Pope Benedict's emissary, Bishop Girrondolei began the conference with a statement of clarification. "The modern Roman Catholic Catechism lists what we have thought of as the 'original' Seven Sins: pride, avarice, envy, wrath, lust, gluttony, and sloth. Now, in an about face, and with our views much more steadfastly in the 20th century, the Vatican has brought out the new list of seven recently identified sins. We have tagged it as 'V 2.0'. It will be read from the pulpits of every Catholic Church in the world on Christmas Day, 2008. The seven newly listed social sins are:
"Bio-ethical violations — birth control; morally dubious experiments — stem cell research; drug abuse; polluting the environment; contributing to the widening divide between rich and poor; excessive wealth and creating poverty."With a sly wink, the Bishop continued, "Don't worry that greed, sloth, anger, lust, gluttony, envy and pride (aka vanity) need to feel their time is up; no siree — they still have lots of applicants with these disgusting traits. It's just that all of us popes, priests, cardinals, bishops, archbishops and such are tired of using the old one-word sins. They have seemed to become somewhat inconsequential when compared to the newbies such as "bioethical sins" — now, won't that give the heart something to feel sorry about. Just imagine the size of the collections when that sin is properly laid out in a sermon.
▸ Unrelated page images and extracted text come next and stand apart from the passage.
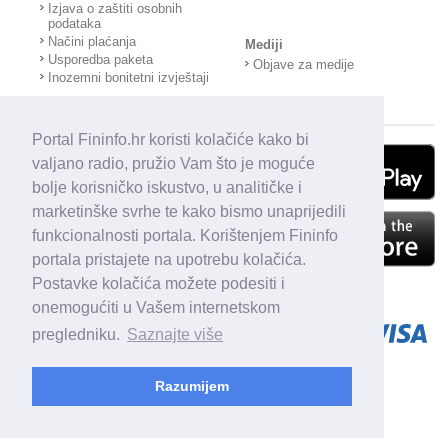
Izjava o zaštiti osobnih
podataka
Načini plaćanja
Mediji
Usporedba paketa
Objave za medije
Inozemni bonitetni izvještaji
Portal Fininfo.hr koristi kolačiće kako bi
valjano radio, pružio Vam što je moguće
bolje korisničko iskustvo, u analitičke i
marketinške svrhe te kako bismo unaprijedili
funkcionalnosti portala. Korištenjem Fininfo
portala pristajete na upotrebu kolačića.
Postavke kolačića možete podesiti i
onemogućiti u Vašem internetskom
pregledniku.
Saznajte više
Razumijem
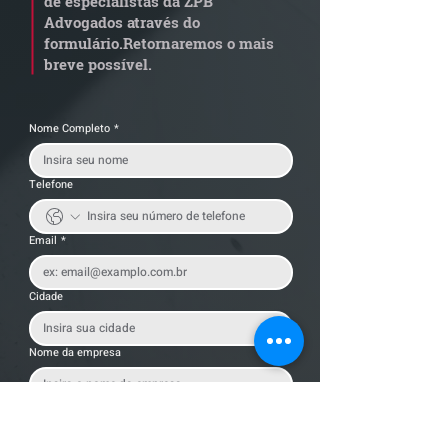
de especialistas da ZPB
alerta para
anterior?
Advogados através do
transportadoras
formulário.
Retornaremos o mais
breve possível.
Nome Completo
*
Telefone
Email
*
Cidade
Nome da empresa
Mensagem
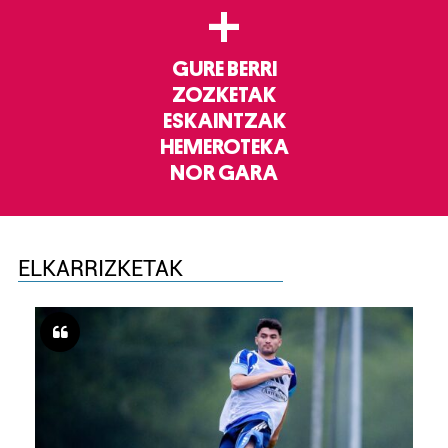
+
GURE BERRI
ZOZKETAK
ESKAINTZAK
HEMEROTEKA
NOR GARA
ELKARRIZKETAK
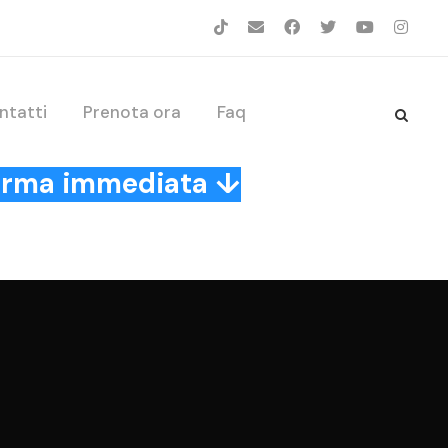
ntatti
Prenota ora
Faq
nferma immediata ↓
A question was signaled from the gathered press pool. "Can you explain why there are three sins that seem to be interwoven around the wealth and poverty issue?" Asked Sam Donaldson from ABC-TV.
Girrondolei responded quickly, "The last three should be considered as inter-related – with having excessive wealth being a main cause of the rich / poor divide — thus creating poverty. A very dicey swirl of sin to be caught up in…where's the good in that, you might ask.Consider the question approached.
Sin seems to have lately developed a social resonance, or as Pope Benedict directed me to say in his behalf, "You offend God not only by stealing, blaspheming and shtumping your neighbor’s wife, but also by trashing the environment, doing those dangerously silly stem cell experiments, and allowing the kids to carry condoms.”
The R-Right triumvirate of Wildmon, Robertson and Dobson, plus one or two more then walked onto the Regent Digital Chapel platform live and the Rev. Wildmon read to the camera from a statement he said was signed by all the top powers that be in the Christian conservative movement.
"The Religious Right is not dead,"he began, "We think that the sooner we can drive out these 'God disbelievers', the better our Christian society will be. We believe that our form of theocracy is the true democratic process. Our culture has become vulgar and crude. Our list of sins herewith addresses what we see as our society's failings."
The Coalition of Religious Rights now opened their PowerPoint list of sinful upgrades. "We forsee only these five R–Right Sins," said Wildmon, "and they are:
"SpongeBob SquarePants Sin is the highest sin, it's the gay indoctrination of children; Homosexual Humor Sin, softens up the public for the gay agenda; Earth Day National Sin, a true sin on the sanctity of human life; Illegal Immigration Sin, truly the 'end-of-the -world' sin; and Crayons to Condoms Supreme Sin, for not or improperly teaching intelligent design."Rev. Wildmon finished his reading and stepped away from the podium. Harry P. Lessin, executive director of the group stepped up to take questions. He said, "I don't know what God thinks about the Vatican adding these laws all by themselves. When did God ever appoint Ratzinger as His spokesperson in the first place?"
"My question is exactly that," spoke Helen Thomas from Hearst. "Please continue your answer if you will."
"Our Jesus, as God, appointed Peter as His spokesman in the Bible, and allowed Peter to make laws on Earth that would be binding in Heaven. Therefore, God seems to be behind this nonsense 100%.
"From where we stand, apparently Peter's direct line to God got passed from Peter to Paul, all the way down to this Ratzinger who claims that he's calling the shots these days. We disagree. And we are considering a lawsuit as soon as Pat (Robertson) can teach a lawyer to file it."
"America and our democratic institutions were built on the Christian faith. There is no question about it," said the director. "America wasn't built on Hinduism. America wasn't built on Buddhism and America, as sure as hell exists, wasn't built on Islam. I can't find any indication in the Bible that speaks to the contrary on this belief."
James Dobson pushed forward and added, "The separation of church and state is not in the Constitution. No, it's not. That is not in the Constitution…. It's not in the Bill of Rights. It's not anywhere in any foundational document I have read."